Saved entries
────────────────────────────────────────
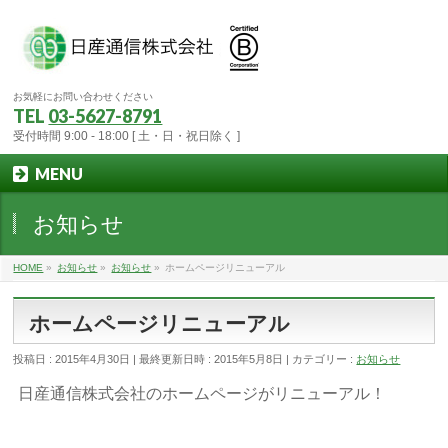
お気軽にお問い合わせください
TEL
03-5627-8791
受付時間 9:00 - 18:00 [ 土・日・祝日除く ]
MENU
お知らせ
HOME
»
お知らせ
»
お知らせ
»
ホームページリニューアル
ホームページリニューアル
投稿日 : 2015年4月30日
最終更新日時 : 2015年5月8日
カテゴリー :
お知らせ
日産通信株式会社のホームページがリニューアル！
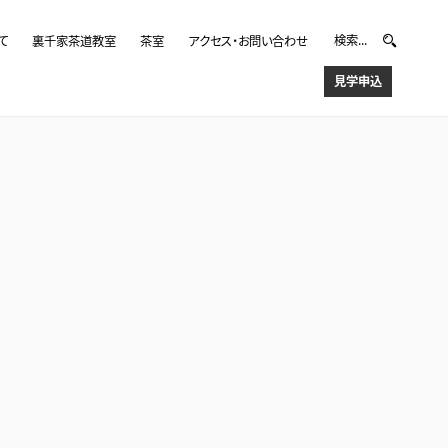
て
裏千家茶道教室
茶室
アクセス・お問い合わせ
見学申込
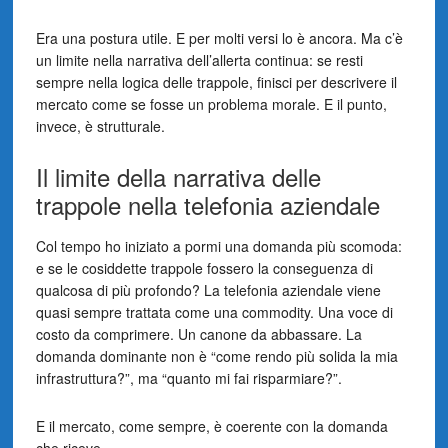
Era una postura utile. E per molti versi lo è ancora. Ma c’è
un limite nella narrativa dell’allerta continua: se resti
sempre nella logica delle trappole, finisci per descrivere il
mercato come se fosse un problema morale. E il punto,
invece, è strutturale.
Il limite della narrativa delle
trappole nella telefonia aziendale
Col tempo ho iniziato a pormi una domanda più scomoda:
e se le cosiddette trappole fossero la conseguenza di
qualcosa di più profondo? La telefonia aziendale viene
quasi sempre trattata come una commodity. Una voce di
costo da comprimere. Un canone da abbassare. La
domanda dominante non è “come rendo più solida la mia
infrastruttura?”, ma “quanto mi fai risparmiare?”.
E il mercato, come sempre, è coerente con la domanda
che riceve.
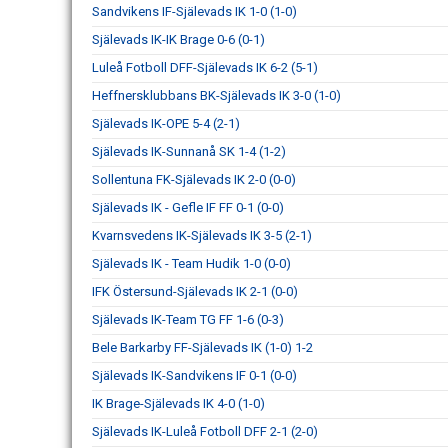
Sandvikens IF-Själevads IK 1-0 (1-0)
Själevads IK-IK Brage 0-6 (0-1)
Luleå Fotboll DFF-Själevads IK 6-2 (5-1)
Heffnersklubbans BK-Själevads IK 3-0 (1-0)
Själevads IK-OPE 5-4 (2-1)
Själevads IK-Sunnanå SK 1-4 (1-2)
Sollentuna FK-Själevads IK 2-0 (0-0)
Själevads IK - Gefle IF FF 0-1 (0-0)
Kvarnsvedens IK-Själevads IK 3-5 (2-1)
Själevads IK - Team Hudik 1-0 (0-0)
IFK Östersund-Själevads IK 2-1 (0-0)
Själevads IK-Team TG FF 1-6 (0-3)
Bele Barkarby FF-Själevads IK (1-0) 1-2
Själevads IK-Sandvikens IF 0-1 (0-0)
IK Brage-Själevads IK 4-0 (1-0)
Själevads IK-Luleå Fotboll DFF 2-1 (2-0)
────────────────────────────────────────
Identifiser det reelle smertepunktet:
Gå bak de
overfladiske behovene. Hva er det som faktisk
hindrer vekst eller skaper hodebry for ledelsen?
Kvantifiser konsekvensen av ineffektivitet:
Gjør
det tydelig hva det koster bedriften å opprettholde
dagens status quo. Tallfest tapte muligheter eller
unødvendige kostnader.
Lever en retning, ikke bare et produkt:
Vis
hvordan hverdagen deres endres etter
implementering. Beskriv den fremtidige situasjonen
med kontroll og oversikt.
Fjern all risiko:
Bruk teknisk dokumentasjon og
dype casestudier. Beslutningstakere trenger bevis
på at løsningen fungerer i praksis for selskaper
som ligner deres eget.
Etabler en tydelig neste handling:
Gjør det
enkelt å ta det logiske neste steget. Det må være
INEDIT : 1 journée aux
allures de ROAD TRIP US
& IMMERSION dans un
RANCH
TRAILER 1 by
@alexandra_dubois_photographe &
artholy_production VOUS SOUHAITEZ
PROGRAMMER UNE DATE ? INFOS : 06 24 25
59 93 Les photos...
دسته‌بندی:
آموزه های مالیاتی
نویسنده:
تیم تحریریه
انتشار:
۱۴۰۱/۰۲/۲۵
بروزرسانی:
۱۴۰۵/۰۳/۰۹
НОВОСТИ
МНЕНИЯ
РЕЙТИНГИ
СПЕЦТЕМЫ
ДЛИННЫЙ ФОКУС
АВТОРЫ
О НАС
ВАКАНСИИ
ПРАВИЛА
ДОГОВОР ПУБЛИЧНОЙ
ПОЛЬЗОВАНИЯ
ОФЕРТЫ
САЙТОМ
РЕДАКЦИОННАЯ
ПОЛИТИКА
────────────────────────────────────────
Find the number of lines in the records that include the word "mercato". Write only that number.

**Exercise result**: 2